Japan's Nikkei 225 rose 0.8 percent to 15,909.20 but most other benchmarks closed lower. Hong Kong's Hang Seng dipped 0.2 percent to 24,662.64 and China's Shanghai Composite finished 0.3 percent lower at 2,311.68 after rising about 1 percent earlier in the day. South Korea's Kospi lost 0.7 percent to 2,034.16 in its first trading day of the week after holidays. Australia's S&P/ASX 200 fell 0.5 percent to 5,546.10.

Two San Francisco Fed economists pointed out in a paper earlier this week the gap between what the public expects about the Fed's future policy moves and what the board members expect. The paper said the public expects a "more accommodative" policy, meaning low interest rates for longer, than board members. The paper further gave weight to the view that the Fed's first rate hike since the 2008 financial crisis is closer than some expect. A report on the U.S. unemployment claims later on Thursday and another on U.S. retail sales on Friday could give investors a better read on the world's largest economy.

"There is a bigger possibility that the FOMC's forward guidance (about higher interest rates) would change," Chun Jung-hun, an analyst at Kiwoom Securities in Seoul, said in a report. "Market participants cannot help reacting sensitively to possible changes in the Fed's statement. There is a more possibility that the phrase 'considerable time' would be deleted from the statement."

President Barack Obama authorized U.S. airstrikes inside Syria to root out Islamic State extremists but markets' reactions are remained to be seen. Obama laid out his plan to "degrade and ultimately destroy" the Islamic State militants in Iraq and Syria, including the authorization of U.S. airstrikes within Syria. The U.S. already has launched about 150 airstrikes on Islamic State targets inside Iraq, at the invitation of the Iraqi government.
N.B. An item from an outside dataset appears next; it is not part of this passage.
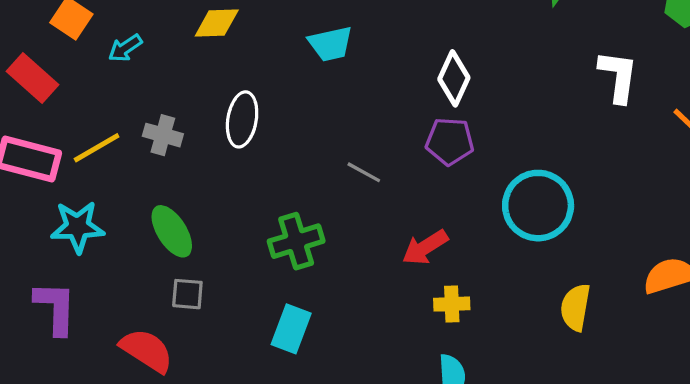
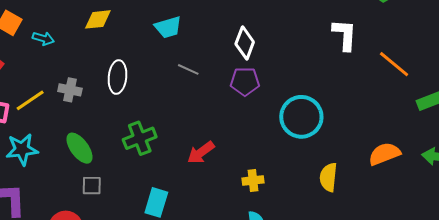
cyan arrow: (125, 48) -> (43, 39), turned -125
gray line: (364, 172) -> (188, 69), moved
green cross: (296, 241) -> (140, 138), moved
red arrow: (425, 247) -> (201, 153), moved

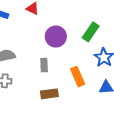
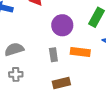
orange rectangle: (78, 77) -> (80, 52), moved, turned -54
Stocks in mainland China gained ground earlier in the day after the country's monthly consumer price index showed a lower inflation rate. Consumer prices rose 2 percent last month from over a year earlier, compared with a 2.3 percent rise in July. Subdued inflation suggests the domestic economy is muted but also gives policymakers headroom to maintain easy access to credit and possibly introduce new stimulus measures.

The dollar continued to gain against the yen and other Asian currencies on expectations the Federal Reserve will raise interest rates from ultra-low levels in coming months because of steady improvement in the U.S. economy. Europe and Japan by contrast are not expected to let up on stimulatory monetary policy. Credit Agricole analysts said in a report that the dollar will rise to 108 yen by the end of this year, even without further policy easing in Japan. It said the yen will be driven higher by rate hike expectations in the U.S.

Benchmark U.S. crude for October delivery was down 23 cents to $91.43 a barrel in electronic trading on the New York Mercantile Exchange. The contract dropped $1.08 to settle at $91.67 on Wednesday. Crude prices fell after the Organization for Petroleum Exporting Countries revised down its growth forecasts for global crude oil demand in a monthly report released Wednesday.

The dollar rose to 106.97 yen from 106.82 yen late Wednesday. The euro rose to $1.2927 from $1.2921.